Pasteurized Autograft-Prosthesis Composite Reconstruction May Not Be a Viable Primary Procedure for Large Skeletal Defects after Resection of Sarcoma

Department of Orthopedic Surgery, Korea Cancer Center Hospital, Seoul, Republic of Korea

Correspondence should be addressed to Dae-Geun Jeon;

Received 12 February 2017; Revised 7 April 2017; Accepted 8 May 2017; Published 4 June 2017

Academic Editor: Valerae O. Lewis

Copyright © 2017 Seung Yong Lee et al. This is an open access article distributed under the Creative Commons Attribution License, which permits unrestricted use, distribution, and reproduction in any medium, provided the original work is properly cited.


Background. Among various types of composite biological reconstruction, pasteurized autograft-prosthesis composite (PPC) is popular when allograft is unavailable.
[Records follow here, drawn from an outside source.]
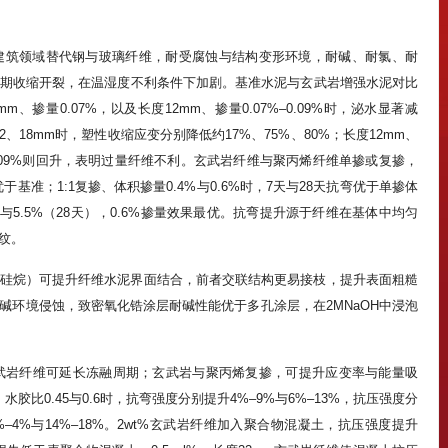
建筑领域替代钢与玻璃纤维，耐受腐蚀与结构变形环境，耐碱、耐氯、耐
期收缩开裂，在温湿度不利条件下加剧。基准水泥与玄武岩增强水泥对比
、掺量0.07%，以及长度12mm、掺量0.07%–0.09%时，泌水显著减
、18mm时，塑性收缩应变分别降低约17%、75%、80%；长度12mm、
至0.09%则回升，表明过量纤维不利。玄武岩纤维与聚丙烯纤维单掺或复掺，
基准；1:1复掺、体积掺量0.4%与0.6%时，7天与28天抗弯优于单掺体
.5%与5.5%（28天），0.6%掺量效果最优。抗弯提升源于纤维在基体中均匀
纹。
硅烷）可提升纤维水泥界面结合，前者交联结构更易接枝，提升表面粗糙
碱环境侵蚀，致密氧化锆涂层耐碱性能优于多孔涂层，在2MNaOH中浸泡
³玄武岩纤维可延长冻融周期；玄武岩与聚丙烯复掺，可提升应变率与能量吸
胶比0.45与0.6时，抗弯强度分别提升4%–9%与6%–13%，抗压强度分
%–4%与14%–18%。2wt%玄武岩纤维加入聚合物混凝土，抗压强度提升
Previous limited cohort study indicated result comparable to tumor prosthesis. However, as case number and follow-up increase, we experienced more complications than anticipated. We questioned the usefulness of PPC as a viable reconstructive option. Methods. We reviewed 142 PPCs and analyzed overall and location-related survival and factors associated with the failure of PPC. Results. Twenty-year survival rate of 142 PPCs was 39.8 ± 10.0%. Fifty-two (36.6%) of 142 PPCs showed failure. Among various locations, the proximal femur showed best survival: 78.0 ± 9.9%. Final status of the 52 failed PPCs was modular tumor prosthesis in 23 (43%), arthrodesis in 11 (21%), pseudarthrosis in 7 (13%), amputation in 7 (13%), and allograft-prosthesis composite in 4 (8%). Tumor volume > 200 cc , pasteurization length ≤ 10 cm , male sex , and locations in pelvis or tibia were poor prognostic factors. Conclusions. Long-term survival of PPCs was below expectations. Despite the complexity of the procedure, there is little survival gain over tumor prosthesis. PPC may be indicated when a modular prosthesis is not readily available.